Изабель не помнила себя иной. Даже когда она жила в Париже, она едва ли чем-то отличалась от той, какой была сейчас. Она воспитывалась точно так же как и множество других девушек ее круга, но вышла отчего-то не похожей ни на одну из них. У нее был свой собственный мирок, созданный ее воображением и фантазиями, мир ее души, в котором жили ее мечты и идеалы, стремления и размышления. Она едва ли могла описать его, слов здесь явно было недостаточно. Теперь Изабель не могла и вспомнить, с чего все началось.
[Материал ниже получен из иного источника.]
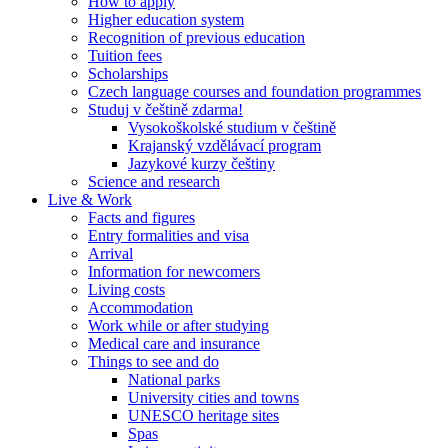
How to apply
Higher education system
Recognition of previous education
Tuition fees
Scholarships
Czech language courses and foundation programmes
Studuj v češtině zdarma!
Vysokoškolské studium v češtině
Krajanský vzdělávací program
Jazykové kurzy češtiny
Science and research
Live & Work
Facts and figures
Entry formalities and visa
Arrival
Information for newcomers
Living costs
Accommodation
Work while or after studying
Medical care and insurance
Things to see and do
National parks
University cities and towns
UNESCO heritage sites
Spas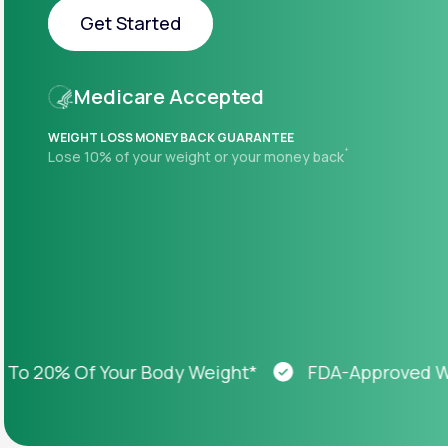
About Us
open
Get Started
an
accessibility
menu.
Get Started
Support
Medicare Accepted
WEIGHT LOSS MONEY BACK GUARANTEE
+
Lose 10% of your weight or your money back
Life
MD+
Learn why LifeMD+ can positively
change your healthcare experience
Join LifeMD+
Join LifeMD+
20% Of Your Body Weight*
FDA-Approved Weigh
Наверное, с детских сказок и легенд, рождаемых ими образов, которым не находилось подобия в окружающей действительности. Хотя честно признаться, она навряд ли пыталась искать их, заранее предпочитая им мир вымышленный и оттого самый прекрасный и самый добрый из всех тех, которые могла ей предложить неизбежная реальность.
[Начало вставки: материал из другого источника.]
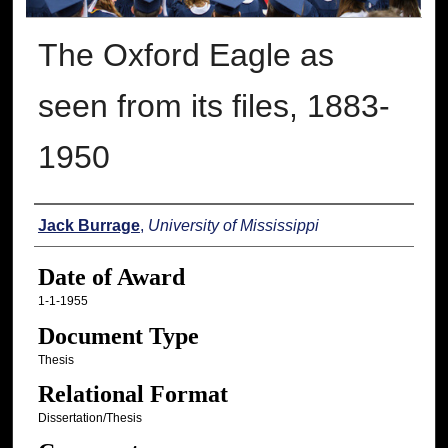
The Oxford Eagle as
seen from its files, 1883-
1950
Author
Jack Burrage
,
University of Mississippi
Date of Award
1-1-1955
Document Type
Thesis
Relational Format
Dissertation/Thesis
Изабель с детства более всего любила чтение. Она глотала книги одну за другой, часто перечитывая не по разу полюбившиеся, представляя себя их героиней, фантазируя то, что не было описано, но что легко возникало в ее воображении. Ей всегда казалось, что мифическая реальность, существующая на листе бумаги, много лучше и чище той, что окружала ее в жизни. Присматриваясь к людям, Изабель понимала со всей обреченностью, на какую была способна ее юная душа, всю бедность чувств и скудность эмоций, поверхностность душ и меркантильность всего земного бытия. Иногда ей говорили, упрекая, что она не от мира сего, что фантазиям рано или поздно должен прийти конец, и пора начинать настоящую жизнь. Изабель всегда хотела спросить, что значит настоящая жизнь, не понимая этого выражения или понимая его по-своему, но все не решалась, смутно догадываясь, что интерес этот не принесет ей ничего кроме очередного разочарования. Должно быть, оттого она становилась все более замкнутой, смотря на мир через маленькое окошко своей комнаты, и часто ловила себя на мысли, что, видя всех, она сама порой остается невидимой.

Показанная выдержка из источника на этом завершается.